Thermal Cycling follows the following steps:

  1. Heat the lid to 100 ° C
  2. Heat up the sample to 95 ° C for 2 minutes
  3. Denature the sample for an additional 30 seconds to separate strands of DNA
  4. Anneal the strands of DNA at 57 ° C for another 30 seconds
  5. Extend or link the two pieces of DNA at 72 ° C for 30 seconds
  6. Repeat steps 3-6 for 35 cycles
  7. Keep the PCR at 72 ° C for another 2 minutes
  8. Set the final hold at 4 ° C

The purpose of this cycling is to heat the DNA so it's strands separate, then introduce new DNA primers to create the DNA sequence that is desired. These primers act as a beginning and ending point for the base pairing. The DNA is then multiplied several times until all that is being replicated is the desired DNA sequence.

Research and Development

PCR - The Underlying Technology

In a Polymerase Chain Reaction (PCR), multiple components need to be mixed together in order for the desired reaction to occur. The first component is template DNA, which contains the DNA target that needs to be amplified. Next are primers, short pieces of lab-made DNA that attach to the segments of DNA that need to be copied. Taq Polymerase is an enzyme that binds to the DNA strand and adds nucleotides, creating whole DNA from the single strand. Nucleotides are the individual components<of DNA. They are a sugar and they pair A-T C-G.

PCR occurs in only six steps. The initial step prepares the DNA for the polymerase in a process called hot-start PCR (other types of PCR eliminate this step).
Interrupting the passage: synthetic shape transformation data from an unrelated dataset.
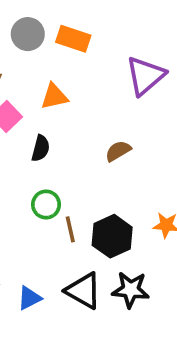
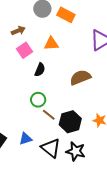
brown semicircle: (118, 151) -> (80, 77), size x1.5
brown line: (70, 229) -> (49, 115), turned -48
blue triangle: (29, 298) -> (26, 139), moved

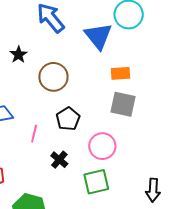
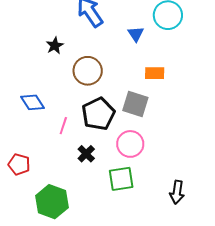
blue triangle: (98, 36) -> (136, 34), size x0.6
gray square: (123, 104) -> (135, 104), moved
black pentagon: (68, 119) -> (98, 114), size x1.4

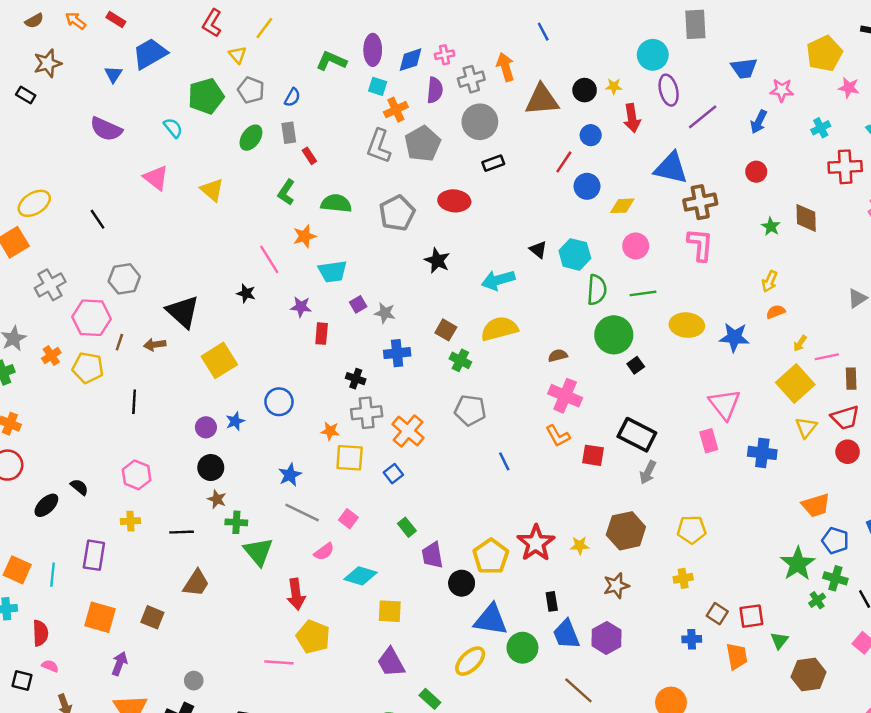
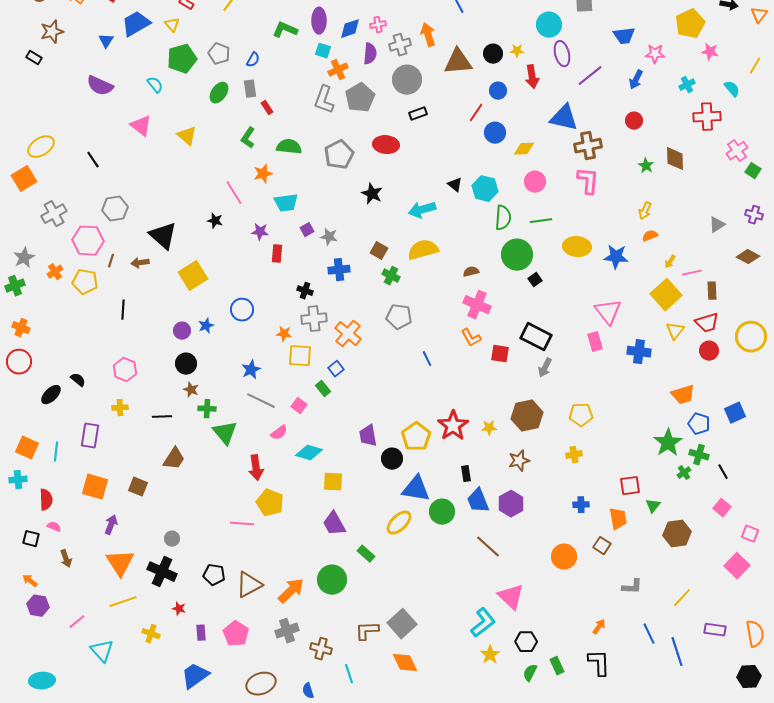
yellow triangle: (238, 55) -> (172, 25), moved
green rectangle: (407, 527) -> (323, 389), moved
brown square: (717, 614) -> (602, 546), moved

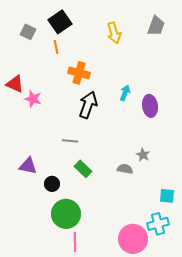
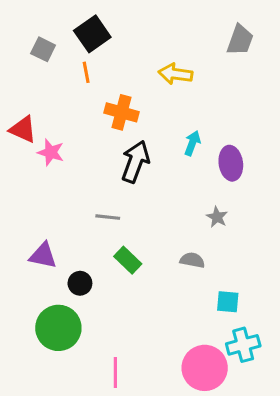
yellow arrow: (114, 33) -> (175, 74), moved, turned 115
gray star: (143, 155) -> (217, 217), moved
cyan square: (167, 196) -> (228, 302), moved
green circle: (66, 214) -> (58, 328), moved

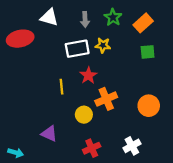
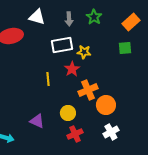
orange rectangle: (143, 23) -> (131, 22), moved
yellow star: (103, 45) -> (84, 52), moved
orange circle: (149, 106) -> (106, 105), moved
yellow circle: (84, 115) -> (68, 113), moved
The next step, called denaturation, heats the sample to nearly its boiling point to "melt" the DNA into single strands. The components of the reaction are heated to 95°C; the double helix structure of the template DNA unravels, and the strands are broken apart as the energy of the strands becomes too great for hydrogen bonds to hold together. It is for this same reason that the primers and deoxyribonucleotides (dNTP's) float free; the hydrogen bonds that would normally bind the primers to the strands cannot hold at such a high temperature. With no primers bonded to allow the Taq Polymerase to replicate, they float free as well.

Next, in the Annealing step, the PCR machine cools to about 50°C. During annealing, the components are cooled to allow primers to bind to the separated template DNA strands. At this point, some of the Taq Polymerase can begin to extend the replicated strands of DNA, adding on the dNTP's to create the new strand.
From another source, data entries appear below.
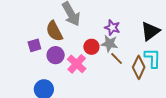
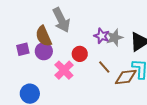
gray star: (109, 44) -> (115, 38), moved, turned -30
purple circle: (56, 55) -> (44, 51), moved
brown diamond: (139, 67) -> (126, 77), turned 55

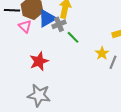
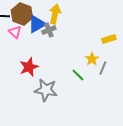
green line: (73, 37) -> (78, 75), moved
gray star: (39, 95) -> (46, 90), moved

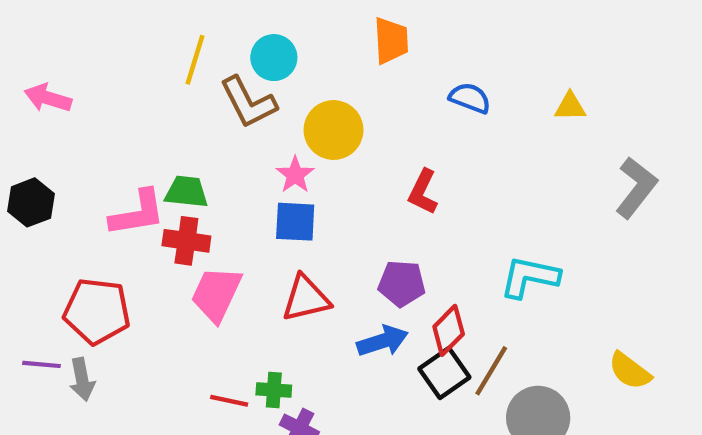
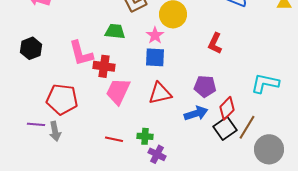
green trapezoid: (186, 192) -> (115, 31), moved
pink L-shape: (137, 213) -> (81, 53), turned 84
red line: (229, 401) -> (114, 139), moved

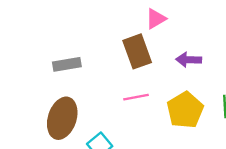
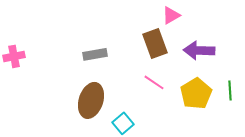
purple arrow: (189, 60) -> (199, 50), size x1.4
pink line: (136, 97) -> (154, 82), turned 45

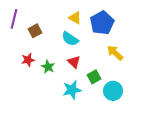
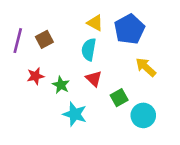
purple line: (14, 19) -> (18, 41), moved
cyan semicircle: (70, 39) -> (89, 49), turned 66
cyan star: (72, 90) -> (75, 114), moved, turned 30

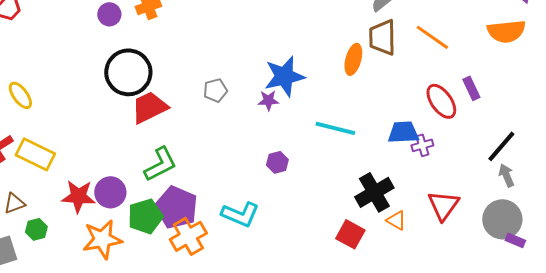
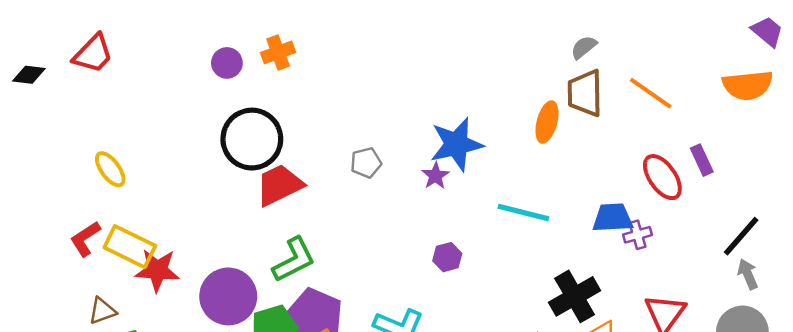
purple star: (268, 100) -> (435, 176), turned -30
purple circle: (110, 192) -> (228, 296), size x1.4
red star: (78, 196) -> (157, 270), moved

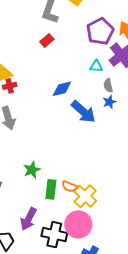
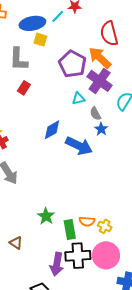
yellow cross: (85, 196) -> (105, 226), size x0.6
black cross: (54, 235) -> (78, 256), moved

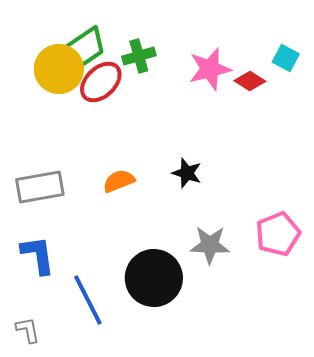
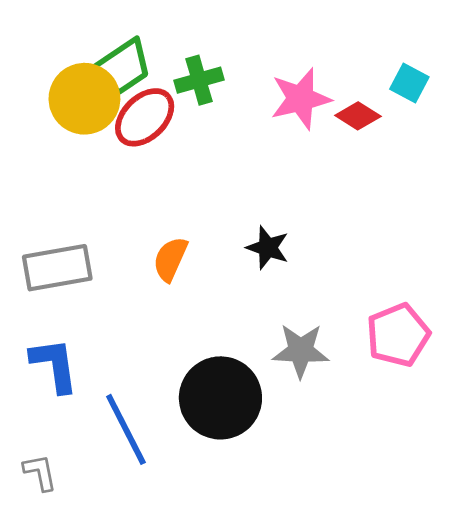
orange semicircle: (119, 181) -> (170, 259), turned -44

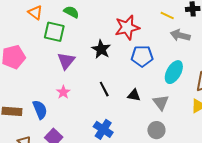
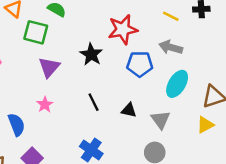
gray arrow: (180, 35) -> (171, 47), moved

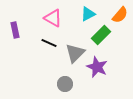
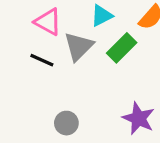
gray triangle: (75, 53) -> (79, 46), moved
purple star: (97, 67) -> (139, 118), moved

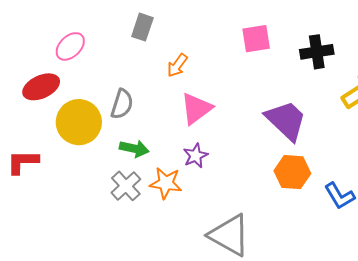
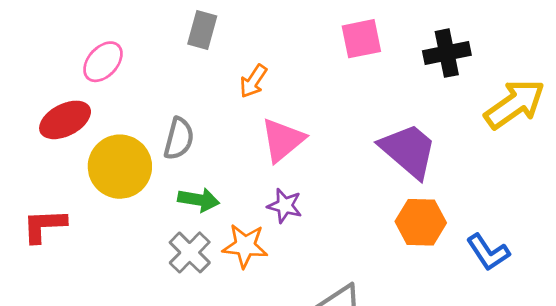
purple star: (196, 156) -> (285, 206), turned -30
The temperature is adjusted during the extension step to the ideal temperature for Taq Polymerase activity. It's at this phase and temperature that the template DNA is replicated most efficiently. Once again, the dNTP's are used by the Taq Polymerase to create the complementary strand to the template DNA. An entire strand of DNA is synthesized from each half of the template strand.
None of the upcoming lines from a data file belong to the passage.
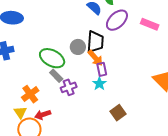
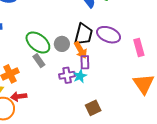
purple ellipse: (117, 20) -> (109, 35), moved, turned 55
pink rectangle: (150, 24) -> (139, 47), moved, turned 42
gray circle: (78, 47) -> (62, 44), moved
purple cross: (69, 87) -> (67, 75), moved

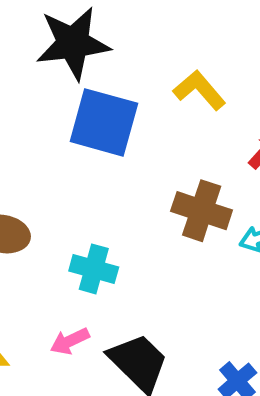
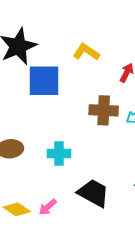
pink arrow: (70, 341) -> (48, 207), moved

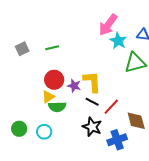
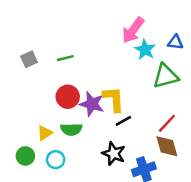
purple star: (74, 86) -> (92, 104), size x1.5
yellow triangle: (48, 97) -> (45, 133), moved
black line: (92, 102) -> (123, 121), moved, turned -56
red line: (111, 107) -> (167, 123), moved

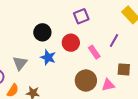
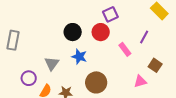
red circle: (71, 43) -> (101, 32), moved
brown square: (124, 69) -> (155, 65), turned 32
brown circle: (86, 81) -> (96, 82), moved

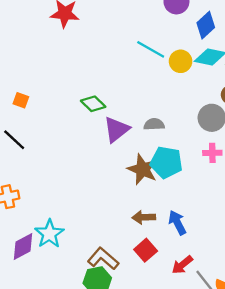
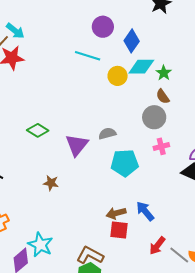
cyan line: (151, 49) -> (88, 56), moved
green diamond: (93, 104) -> (38, 130), moved
brown star: (143, 169) -> (51, 183), moved, size x0.6
red square: (146, 250) -> (119, 230), moved, turned -30

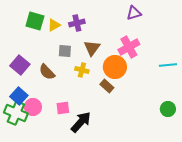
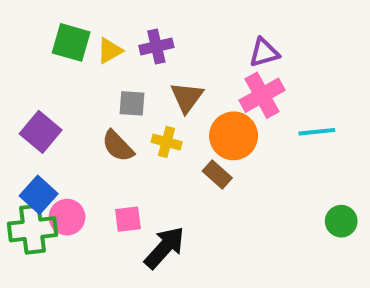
purple triangle: (134, 13) -> (264, 53), moved
cyan line: (168, 65) -> (317, 132), moved
brown semicircle: (47, 72) -> (118, 146), moved
green cross: (16, 113) -> (32, 229), turned -30

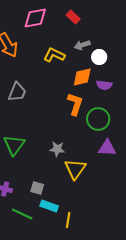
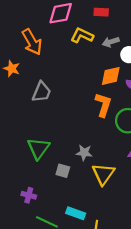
red rectangle: (73, 17) -> (101, 12), turned -40
yellow L-shape: (54, 55) -> (82, 36), moved
gray square: (37, 188) -> (63, 171), moved

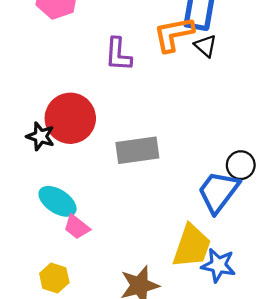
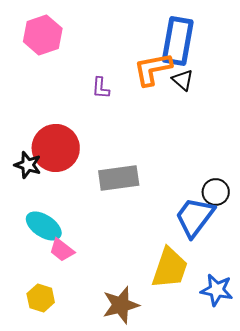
purple L-shape: (118, 54) -> (101, 88), size x0.7
blue star: (218, 265) -> (217, 290), moved

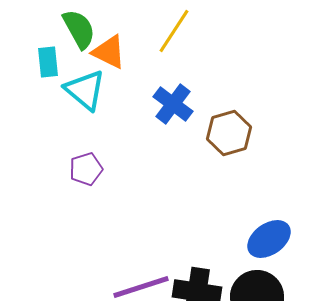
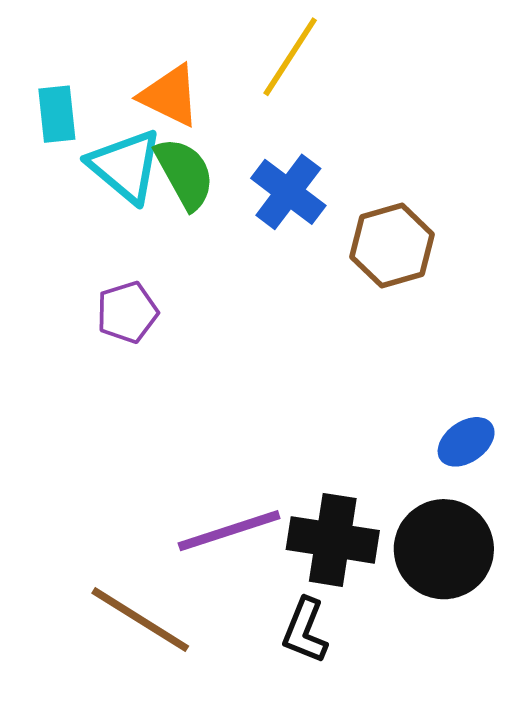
green semicircle: (79, 29) -> (185, 173), moved
blue ellipse: (269, 239) -> (466, 442), size x0.7

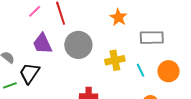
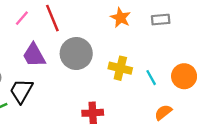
gray rectangle: (152, 38) -> (161, 20), moved, size x0.7
yellow cross: (115, 60) -> (120, 68), turned 30

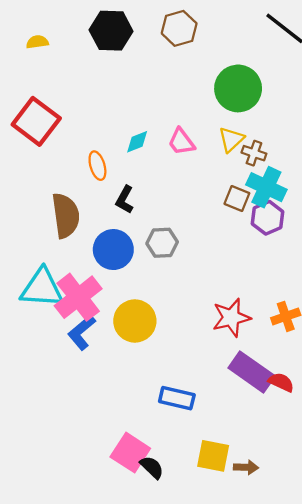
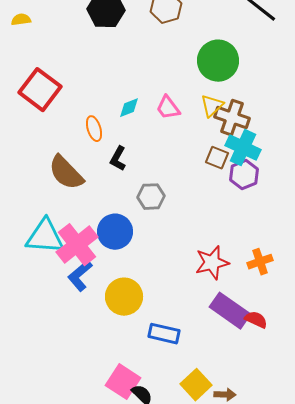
yellow semicircle: (37, 42) -> (21, 20), moved
brown cross: (254, 153) -> (232, 118), size x1.6
brown semicircle: (66, 216) -> (66, 173), turned 144
blue circle: (113, 250) -> (115, 232), moved
yellow circle: (135, 321) -> (124, 297), moved
yellow square: (213, 456) -> (196, 385), turned 36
The final hold occurs at 4°C. This allows the double helix to re-form and preserves the DNA for an indefinite amount of time.

DNA binds in the following manner: Thymine-Adenine, Cytosine-Guanine (TACG)

Base pairing occurs in the annealing step and the extension step. In the annealing step, the primer binds to the template using base pairing. In extension, polymerase pairs nucleotides with their correspondent in the single strand.